- O Globo
Nenhuma dúvida de que a polícia de hoje é muito mais bem preparada, inteligente e equipada do que a de 2000, ano do sequestro do ônibus 174, no Jardim Botânico. Tudo evolui, quase sempre para melhor, inclusive na polícia. A diferença entre a operação feita naquele sequestro e a de terça-feira na Ponte Rio-Niterói é brutal. Mas o mais importante e decisivo para o êxito de agora foi a orientação que veio de cima.
Mesmo antes de assumir o governo, na campanha e depois de eleito, Wilson Witzel já vinha falando de maneira abundante em usar atiradores de elite, os conhecidos snipers, para abater criminosos. Ele nunca se cansou de repetir que iria mandar “atirar na cabecinha” de qualquer um que estivesse portando um fuzil. O hiperbólico governador deixou claro que a ordem é atirar sempre que for necessário abater alguém armado para proteger inocentes desarmados.
Deste ponto de vista, deve-se admitir que Witzel tem razão. O resultado da ação na Ponte colabora com esta tese. A operação foi feita de maneira bem estruturada, com cada etapa estudada e executada como manda o figurino.
Embora não se conheçam os detalhes das negociações entre a polícia e o sequestrador, é fato que elas existiram e só não foram bem-sucedidas por decisão do criminoso. O desfecho da operação, os disparos dos snipers que mataram o sequestrador, também foi executado de maneira precisa.
As imagens do sequestro do ano 2000 provam que os policiais daquela ocasião agiram de maneira desorientada.
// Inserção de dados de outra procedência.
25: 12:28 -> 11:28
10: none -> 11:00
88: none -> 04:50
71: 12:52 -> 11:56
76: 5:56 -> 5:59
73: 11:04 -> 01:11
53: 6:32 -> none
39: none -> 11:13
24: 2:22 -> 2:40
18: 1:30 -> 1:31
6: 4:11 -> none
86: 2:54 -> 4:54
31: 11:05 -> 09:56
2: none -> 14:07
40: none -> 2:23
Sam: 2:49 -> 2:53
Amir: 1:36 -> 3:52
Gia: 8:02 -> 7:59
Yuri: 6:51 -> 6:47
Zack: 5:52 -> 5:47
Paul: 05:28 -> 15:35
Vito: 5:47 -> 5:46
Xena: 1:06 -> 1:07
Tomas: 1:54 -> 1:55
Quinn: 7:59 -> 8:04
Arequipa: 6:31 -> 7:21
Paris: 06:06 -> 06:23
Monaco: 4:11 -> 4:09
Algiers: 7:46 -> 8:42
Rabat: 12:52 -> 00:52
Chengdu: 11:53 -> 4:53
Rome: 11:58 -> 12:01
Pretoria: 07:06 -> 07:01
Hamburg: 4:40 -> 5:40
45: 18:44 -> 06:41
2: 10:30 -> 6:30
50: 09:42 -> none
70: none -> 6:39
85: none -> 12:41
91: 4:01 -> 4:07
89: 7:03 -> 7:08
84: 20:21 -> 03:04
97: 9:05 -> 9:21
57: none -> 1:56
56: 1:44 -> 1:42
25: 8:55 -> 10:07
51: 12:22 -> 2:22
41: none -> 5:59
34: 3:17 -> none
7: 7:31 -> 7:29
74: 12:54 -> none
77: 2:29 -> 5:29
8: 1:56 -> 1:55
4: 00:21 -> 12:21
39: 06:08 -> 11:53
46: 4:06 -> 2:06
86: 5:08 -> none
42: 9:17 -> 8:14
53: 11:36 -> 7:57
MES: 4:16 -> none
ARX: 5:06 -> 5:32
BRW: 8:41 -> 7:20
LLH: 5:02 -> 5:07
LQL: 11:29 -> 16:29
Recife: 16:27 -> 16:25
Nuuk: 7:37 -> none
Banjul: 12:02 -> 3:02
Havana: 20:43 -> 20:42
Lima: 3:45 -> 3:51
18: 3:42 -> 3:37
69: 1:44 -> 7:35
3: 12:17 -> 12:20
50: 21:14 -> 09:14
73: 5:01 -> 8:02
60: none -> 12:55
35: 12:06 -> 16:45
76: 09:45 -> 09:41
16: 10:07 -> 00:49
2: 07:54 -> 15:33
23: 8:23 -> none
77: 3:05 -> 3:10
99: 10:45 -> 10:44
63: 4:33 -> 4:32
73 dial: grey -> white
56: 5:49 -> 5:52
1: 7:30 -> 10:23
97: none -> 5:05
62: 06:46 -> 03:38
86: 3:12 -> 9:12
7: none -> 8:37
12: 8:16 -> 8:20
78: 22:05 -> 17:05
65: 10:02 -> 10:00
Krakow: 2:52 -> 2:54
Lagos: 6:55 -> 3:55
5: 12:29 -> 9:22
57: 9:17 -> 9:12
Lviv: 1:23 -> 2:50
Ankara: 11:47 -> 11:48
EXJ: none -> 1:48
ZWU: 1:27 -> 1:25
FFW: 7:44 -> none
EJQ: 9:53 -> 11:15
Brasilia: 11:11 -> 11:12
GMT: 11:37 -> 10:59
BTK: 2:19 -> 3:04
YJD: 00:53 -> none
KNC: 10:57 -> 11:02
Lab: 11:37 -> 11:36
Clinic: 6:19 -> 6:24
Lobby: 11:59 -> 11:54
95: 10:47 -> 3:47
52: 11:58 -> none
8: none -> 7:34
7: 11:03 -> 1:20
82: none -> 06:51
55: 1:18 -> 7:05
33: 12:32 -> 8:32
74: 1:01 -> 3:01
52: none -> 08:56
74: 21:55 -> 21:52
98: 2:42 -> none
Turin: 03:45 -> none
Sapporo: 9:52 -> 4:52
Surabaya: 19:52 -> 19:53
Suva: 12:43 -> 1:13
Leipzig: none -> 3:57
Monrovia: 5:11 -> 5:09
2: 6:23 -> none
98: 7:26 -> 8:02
Não isolaram a área, e o que era para ser uma operação de guerra virou um circo de horrores. Por diversas vezes e por muito tempo, o sequestrador esteve de cara limpa na janela do ônibus em frente a policiais posicionados a dois ou três metros de distância. Naquela operação, contudo, o governador Anthony Garotinho jamais deu a ordem para se abater o sequestrador. Ela foi pedida pelos militares que comandaram o cerco ao 174, mas a autorização não foi dada.
Apesar de ter tentado faturar politicamente com o episódio, Wizel ganhou um ponto de crédito, subindo do zero, onde se encontrava, para o mais um. Este degrau escalado, embora pequeno, é importante porque pode ter significado a vida dos reféns. Qualquer vacilo poderia resultar na morte de uma ou mais pessoas. Ou ainda pior, no incêndio do ônibus com 39 reféns presos no seu interior e de mãos amarradas.
Esse ponto não significa, contudo, que o governador ganhou carta branca para aplicar seu método em qualquer circunstância. E ainda terá de explicar as mortes de seis jovens desarmados, e tão inocentes quanto os passageiros do ônibus da Galo Branco, que foram executados em ações da polícia na semana passada. A mesma polícia que antes de ontem deu um show de eficiência e competência em cima da Ponte, na semana passada disparou e matou meninos que iam para a escola, para casa ou para um treino de futebol.
Estas mortes estão no conta de Wilson Witzel, mesmo que ele tente colocar no colo de outros, o que é rematada tolice. O governador escolheu o confronto para enfrentar os criminosos organizados e desorganizados do Rio, e os encontrará em abundância ao longo de todo o seu governo. O êxito da operação de terça-feira não lhe dá salvoconduto, sua política de segurança não está aprovada, embora muitos no Rio estejam hoje tão eufóricos quanto o governador com o desfecho do sequestro da Ponte.
Impossível negar que o resultado da operação fortalece Witzel, e Bolsonaro por consequência. Não há nada que o brasileiro goste mais do que uma ação policial em que no final o bandido morre e os inocentes saem livres e ilesos. O episódio, já se viu, virou propaganda dos métodos defendidos pelo governador e pelo presidente. Mas, para azar deles, e sobretudo para azar dos fluminenses cada vez mais inseguros, essa euforia não deve durar muito.
E, por favor, não me acusem de estar torcendo contra. Os fatos são os donos da razão. E sempre serão. Houve 33 mortes por balas perdidas no Rio nos primeiros sete meses do ano, como contabilizado por Zuenir Ventura na sua coluna de ontem. É fácil imaginar o que ainda vem por aí.